As Mr McInnis submitted, the Court has to do the best it can from the affidavits such as they are.
The first question is whether it is appropriate to exercise the power. That depends upon the court being satisfied that justice requires a distribution to the parties of what is effectively their own property on a common ground basis. In other words, is it likely that an order will be made and why is it not just and equitable to make it now?
The unsatisfactory nature of the evidence is still such that the parties agree that the mathematics will show certain outcomes. The two assets for division are valued at somewhere between $1.2 m and $2.1 m (net). Of that, $260,000 is in trust.
The wife says that the husband should get 30 per cent. That is a concession that his net interest is between $360,000 and $600,000.
The intervener who is aligned with the wife says that her potential claim is $200,000.
Thus, on the scenario of the wife and the intervener, after paying the latter, the husband should get somewhere between $160,000 and $400,000.

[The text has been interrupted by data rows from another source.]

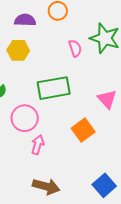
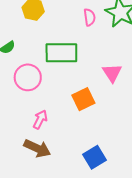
pink arrow: (38, 145) -> (40, 119), moved

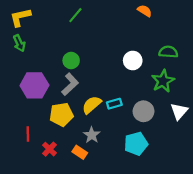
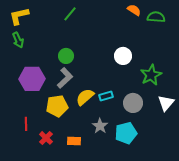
green semicircle: (168, 52) -> (156, 17), moved
gray star: (92, 135) -> (100, 126), moved
orange rectangle: (80, 152) -> (74, 141), turned -32

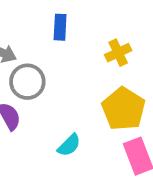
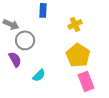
cyan semicircle: (69, 145) -> (39, 75), moved

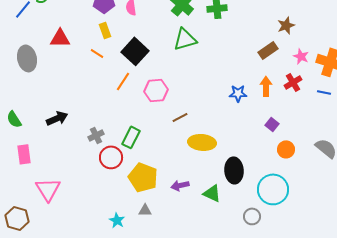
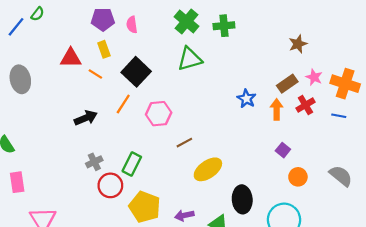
red triangle: (60, 38) -> (71, 58), moved
brown rectangle: (268, 50) -> (287, 84), moved
blue star: (238, 93) -> (246, 99), moved, turned 30
black arrow: (57, 118) -> (86, 118), moved
yellow ellipse: (202, 142) -> (208, 169), turned -40

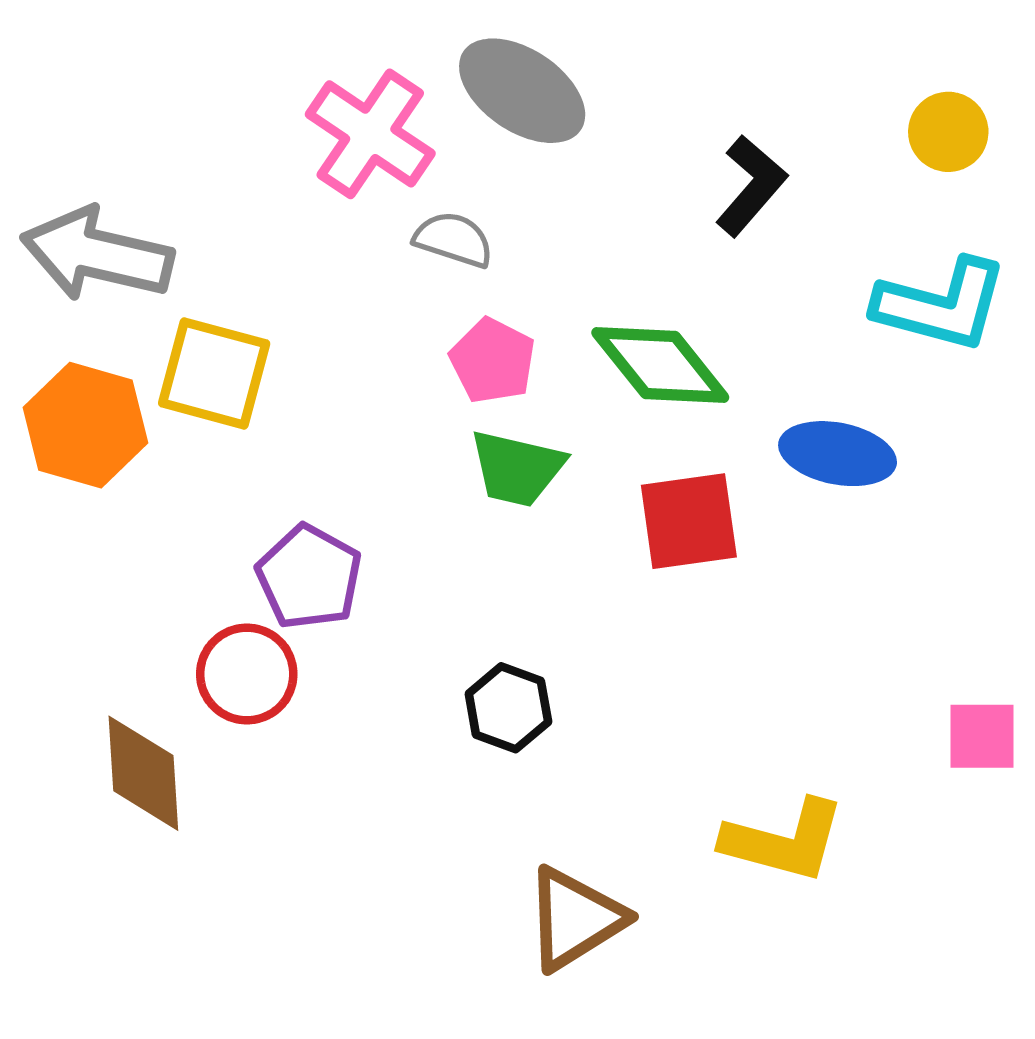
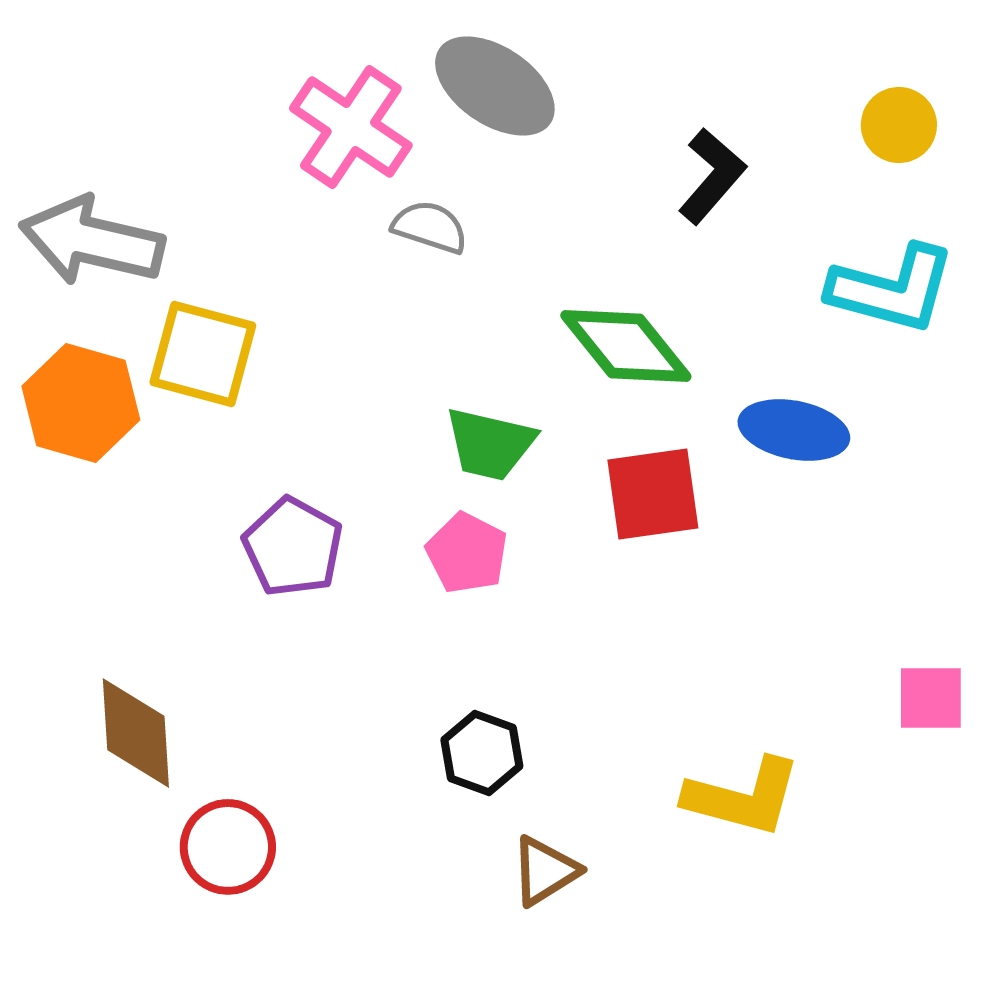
pink pentagon: (493, 361) -> (467, 553), moved
red circle: (247, 674) -> (228, 847), moved
black hexagon: (508, 708) -> (482, 753), moved
brown triangle: (575, 919) -> (545, 871), size x0.7

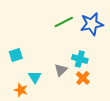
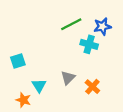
blue star: (92, 24) -> (102, 26), size x0.7
cyan cross: (80, 59) -> (89, 44), moved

The husband’s claim is unclear but on the basis of the evidence above being used as some form of admission against interest, it is hard to see why the husband should not (like the wife) have his money now. Although Strahan makes it clear that the applicant does not have to show compelling reasons, the wife says she wants to spend her money on legal fees. The husband goes one step further and seeks to avoid having to rely upon legal aid for his forthcoming trial. He says that if granted legal aid, he would be obliged to use a “panel” lawyer rather than that of his choice. I do not know whether the husband is eligible for legal aid but one might imagine if he had an interest in the parties’ former home, he might be required to charge his interest anyway and that would seem to ultimately cause its sale.

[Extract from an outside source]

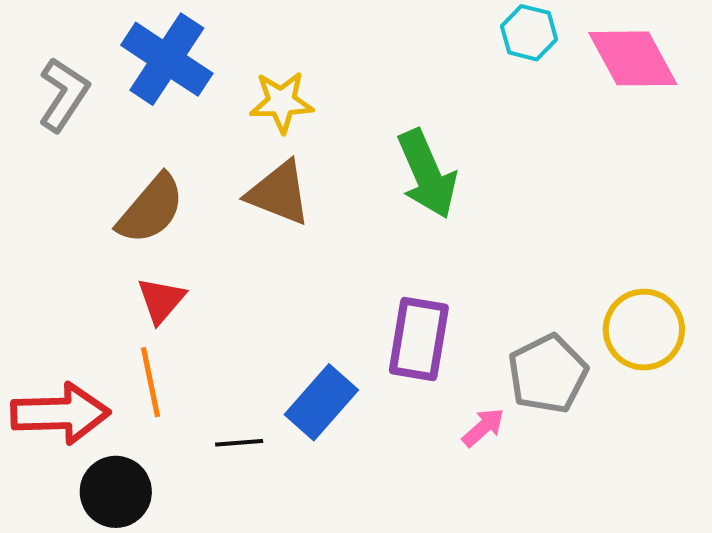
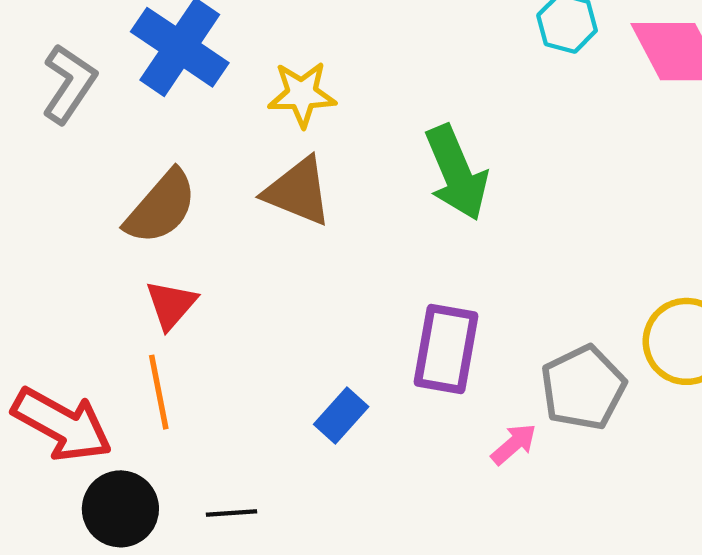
blue rectangle: (321, 402) -> (341, 416), size x0.7
red arrow: (60, 413) -> (62, 425), turned 30
black line: (239, 443) -> (231, 513), moved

If the matter is examined from the wife’s perspective, she considers she will receive between $840,000 and $1.4 million. There is therefore no logical reason why she should not have some of her own money at the moment provided it can be “clawed back” if necessary. With the potential interests as the parties see them, that should not be a problem even factoring in the intervener’s claim against the husband and even considering any contribution argument that the husband might endeavour to bring against the wife.

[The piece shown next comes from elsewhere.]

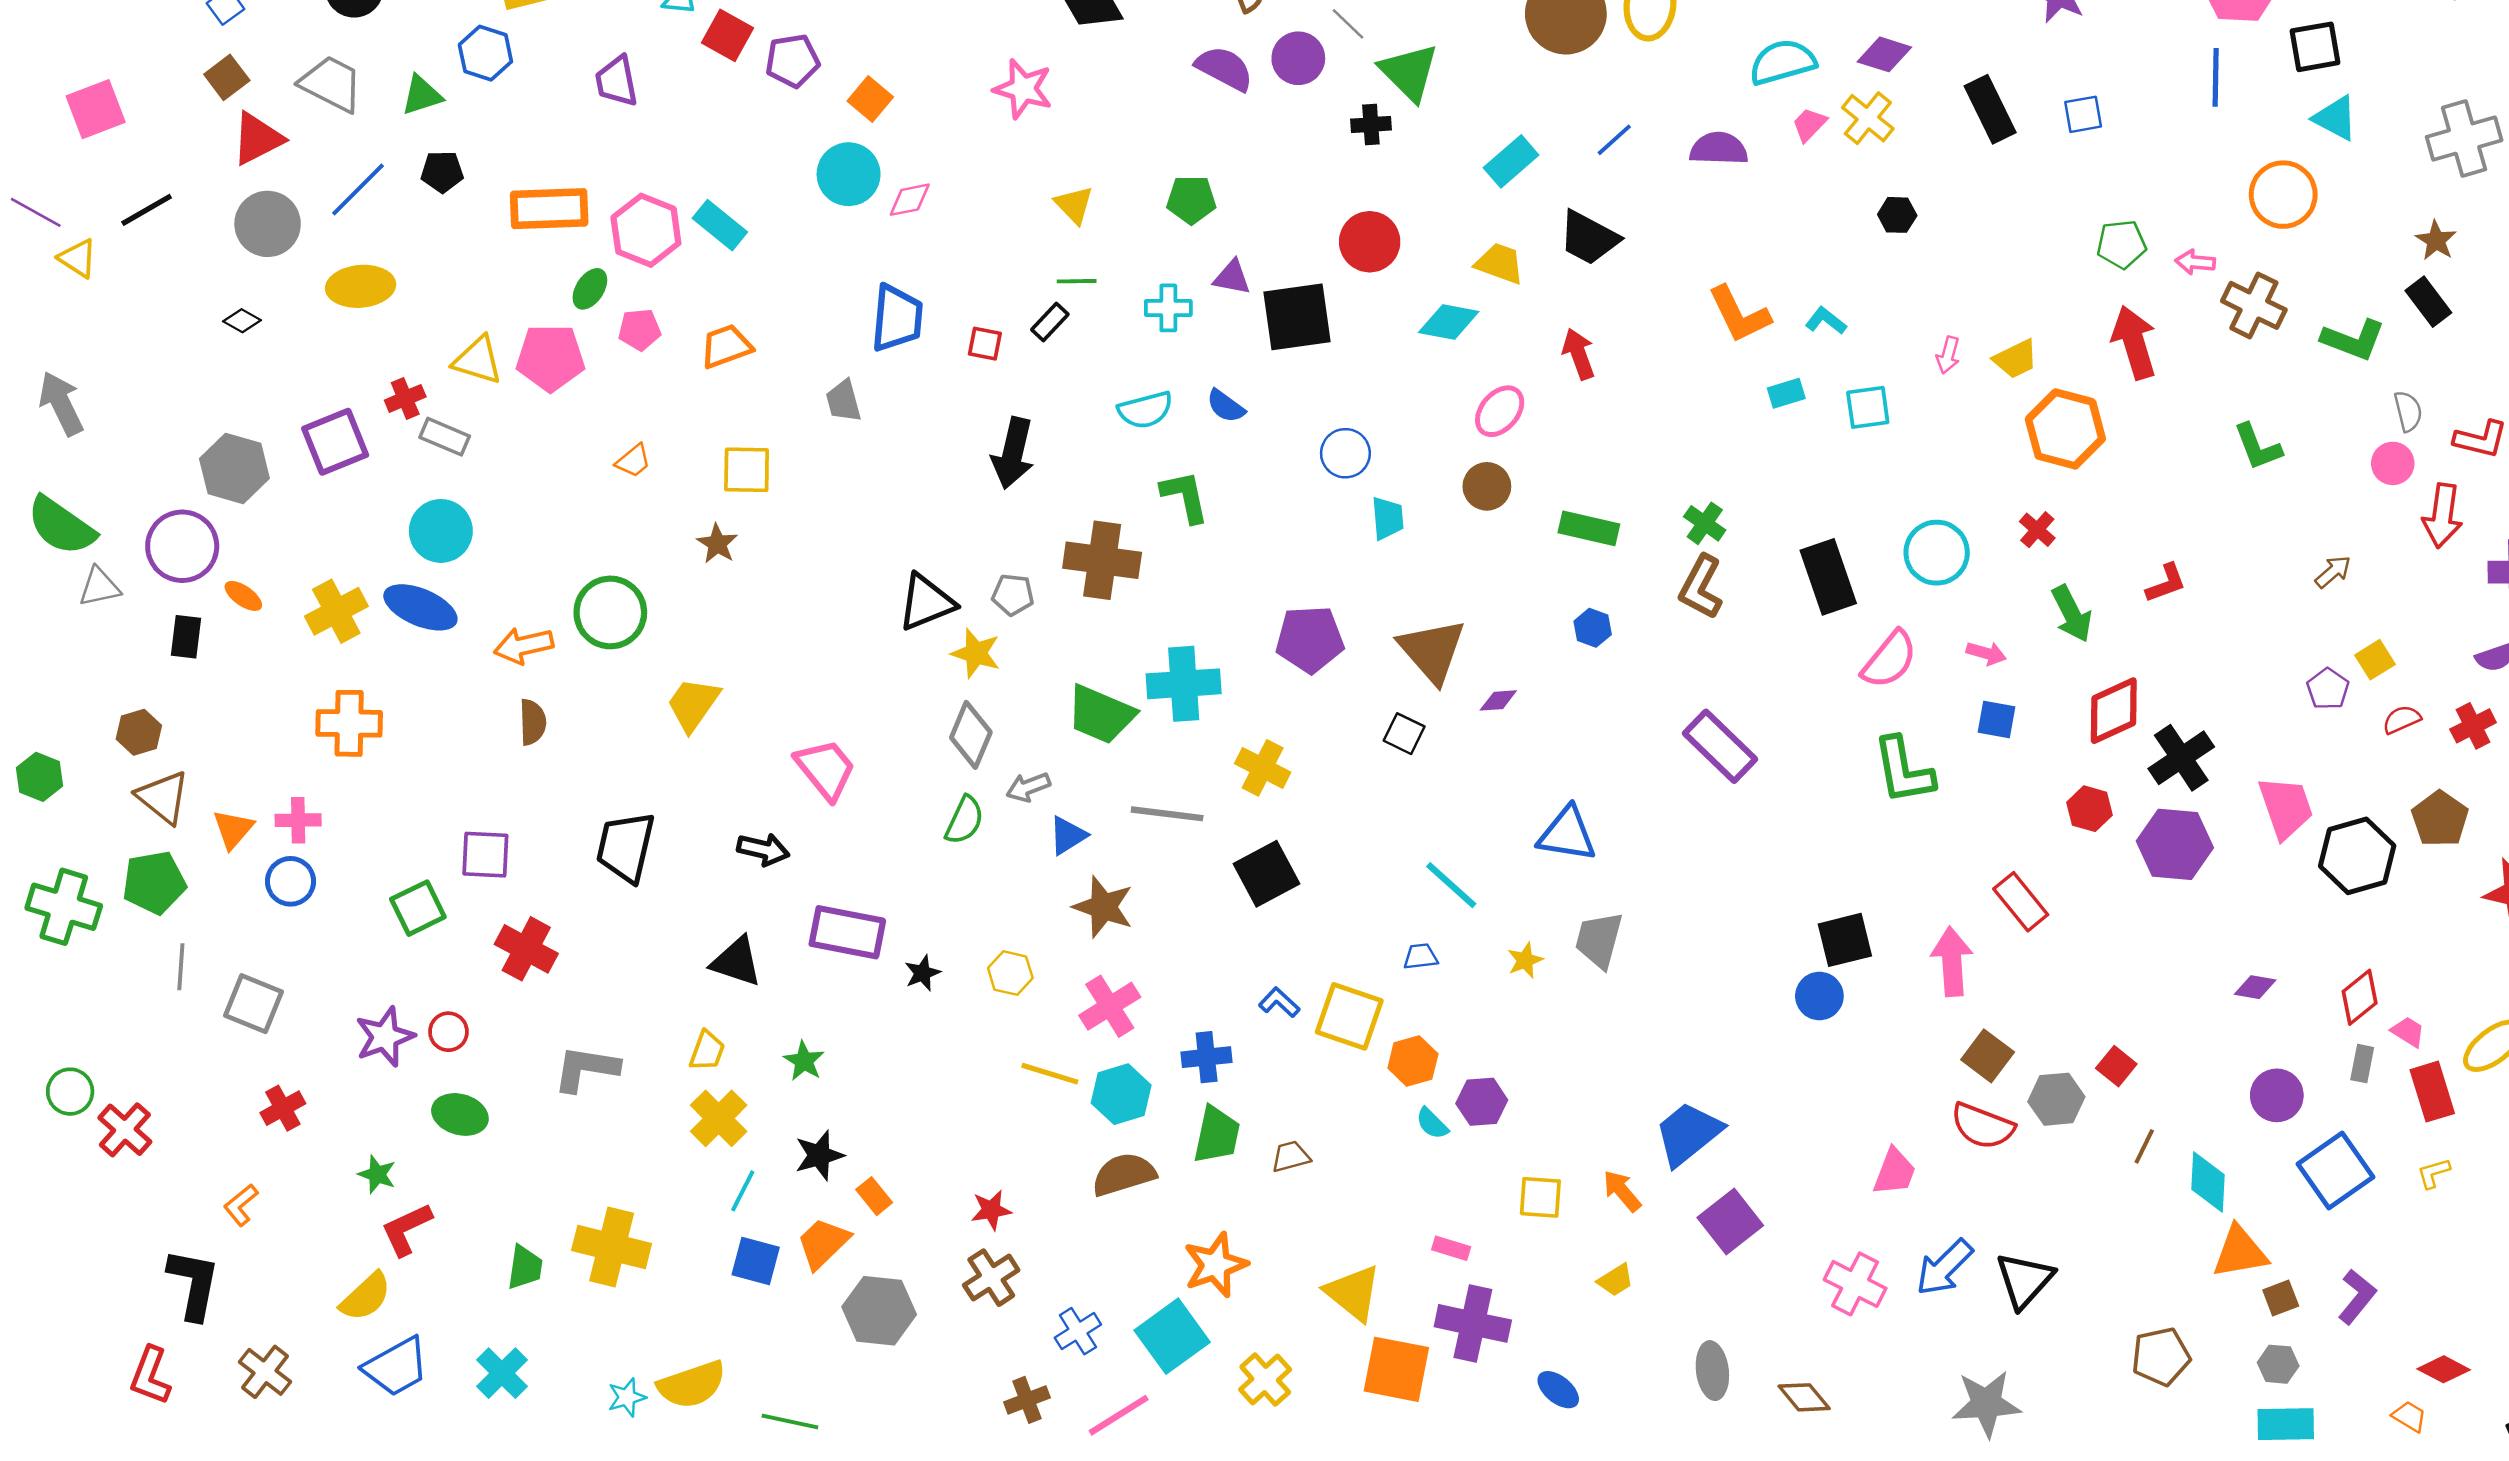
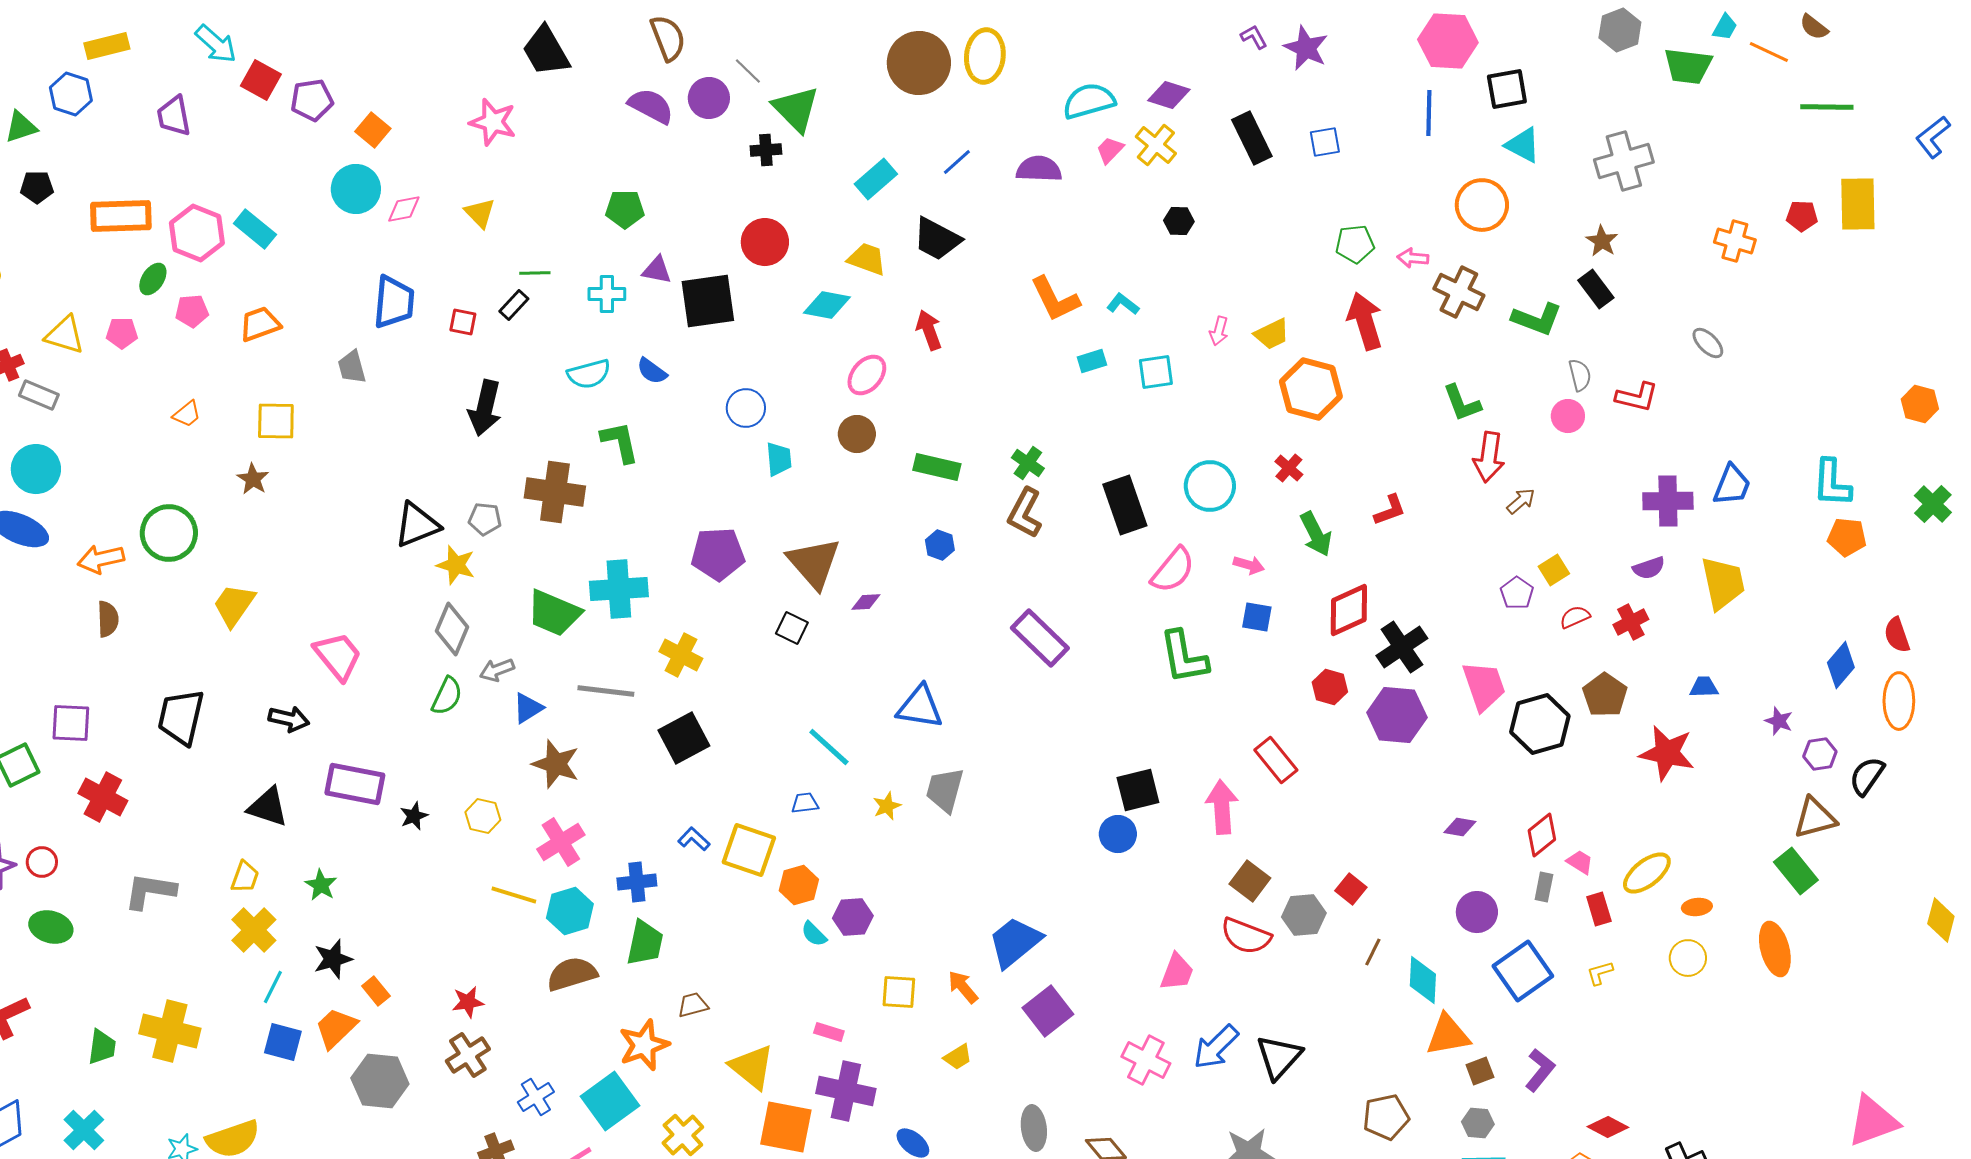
yellow triangle: (1074, 205) -> (480, 213), moved
pink pentagon: (550, 358) -> (122, 333), size x0.6
red arrow: (2442, 516) -> (1489, 457), moved
red rectangle: (2432, 1092) -> (1599, 909), size x0.7
brown trapezoid: (1291, 1157) -> (693, 1005), moved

I am satisfied that there is sufficient evidence to justify the exercise of the discretion here. All agree that the house should not be touched at present. That leaves me with $260,000. I see no reason why each should not have half of that sum bearing in mind two things. First, all of it is going to be spent on legal fees and therefore cannot be recovered. Secondly, each will still have sufficient equity in the house to cover any money otherwise to be met.
I certify that the preceding Thirty-eight (38) paragraphs are a true copy of the reasons for judgment of the Honourable Justice Cronin delivered on 11 December 2017.